No previous knowledge, but perhaps would be pertinent to this discussion.

Previews on our TV station for an upcoming show- "Three Rivers" (CBS listing in my area)
Starring Mandy Potinka (SP?) as an ALS patient, who it seems chooses to go off vent,
Shows some discussions between drs. with opposing views.

I have never seen this series; just thought is might be of interest to some.
It will air this Sunday night, CBS network, at 9pm EST. Check local listings.

 

[bythesea]

How more pertinent can something be. Thanks for the info. I'm going to set the DVR right now.

May we alll be forever young

 

[tdamess]

just put it in record in case i forget... on previous post the reason i know this is because of my mom's stroke she never wanted to be depended on anyone and in talking with her doctor at a rehab he told me i've been here a lot of year's and all these patients in here have all felt that way .. and they struggle to survive in here.. and my mother lived 8 yrs after the 2nd stroke a year later.. all 8 yr's she never even got to sit up again just layed in bed so sad....but she wanted to live

 

[Zaphoon]

bythesea,

If I have it right, you do not have ALS but have been a caregiver to people who suffer similarly. Thank you for serving those who cannot serve themselves.
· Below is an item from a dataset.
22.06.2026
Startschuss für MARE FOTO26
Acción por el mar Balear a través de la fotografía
Other than that, I am forcing my fingers not to type things I may later regret.

Kim

 

[bythesea]

You're right about me having been a caretaker. Thank you for the compliment.
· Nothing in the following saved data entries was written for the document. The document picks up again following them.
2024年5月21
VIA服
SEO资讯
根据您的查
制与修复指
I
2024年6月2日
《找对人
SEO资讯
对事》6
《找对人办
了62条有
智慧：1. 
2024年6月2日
I have had another disabling neurological condition called Cervical Dystonia since 2002

However I have been symtomatic for ALS since March 2009 and have run the gamut of tests (except for the spinal thing).
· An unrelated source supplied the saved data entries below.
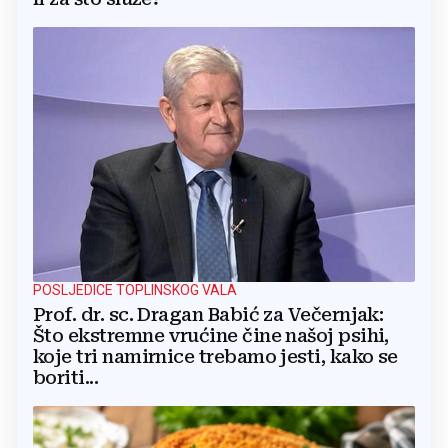
POSLJEDICE TOPLINSKOG VALA
Prof. dr. sc. Dragan Babić za Večernjak:
Što ekstremne vrućine čine našoj psihi,
koje tri namirnice trebamo jesti, kako se
boriti...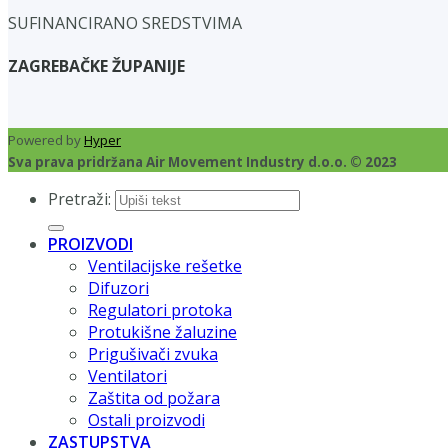
SUFINANCIRANO SREDSTVIMA
ZAGREBAČKE ŽUPANIJE
Powered by
Hyper
Sva prava pridržana Air Movement Industry d.o.o. © 2023
Pretraži:
PROIZVODI
Ventilacijske rešetke
Difuzori
Regulatori protoka
Protukišne žaluzine
Prigušivači zvuka
Ventilatori
Zaštita od požara
Ostali proizvodi
ZASTUPSTVA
Lately I am having trouble moving my legs and this seems to be noticeably worse almost every day. Although I don't have a diagnosis yet, if it walks like a duck...well you know what I mean

To all the regular contributors, thanks for your committment I read the forum several times every day.

Your warmth, humor, and wealth of accumulated knowledge help many people seeking advice amd emotional support with this God-forsaken disorder

 

[strikeout]

The name of the Three Rivers episode airing Sunday night is "The Luckiest Man". Sounds very interesting. Seems Mandy Patinkin's character is in a car crash and because of his ALS diagnoses he does not want any life-saving measures. Also nothing wrong with a little ALS exposure.

 

[Zaphoon]

I loved Mandy's acting in, "The Princess Bride". Great movie!

Zaphoon

 

[halfin]

I hear they are going to put in a subtle reference to that movie, in the TV show. Mandy's new lines:

Hello. My name is Inigo Montoya.
I have ALS.
I am prepared to die.

 

[Zaphoon]

I'll be laughing my butt off if I hear that line, Hal.

 

[lydia]

Just had to laugh-we quote The Princess Bride all the time here-:-D

 

[tdamess]

did not like the end of the show as i could never let my loved one who is not that bad yet go into that operating room never to talk to him again it would be over my dead body.and would an als patient be allowed to be an organ donner in the first place where as they dont really know what causes als ..

 

[mare]

It was more about transplants than ALS. Did not deal with ALS realistically. (but, hey, it's TV)

I agree with you, tdamess. Very controversial. And, I don't know if that is ethical or legal!

 

[bythesea]

Definitely made for tv.

Could a late middle-aged man give viable organs to people so young?

I thught it did touch upon (lightly) the complicated side of personal relationships between a caretaker/relative and their sick relative.

I never was as close to my mom as when she had alzheimers in the last seven years of her life.

My brother passed away several years ago after complications from his paraplegia (bed sores). His last years were miserable but he was indomitably independent for more than twenty-five years.

However he was such a fighter, never knew when to take advice or accept help.

For those last years he was always in crisis mode, hospital to nursing home to ER, over and over., a more realistic scenario than the smiley Mandy portrayed.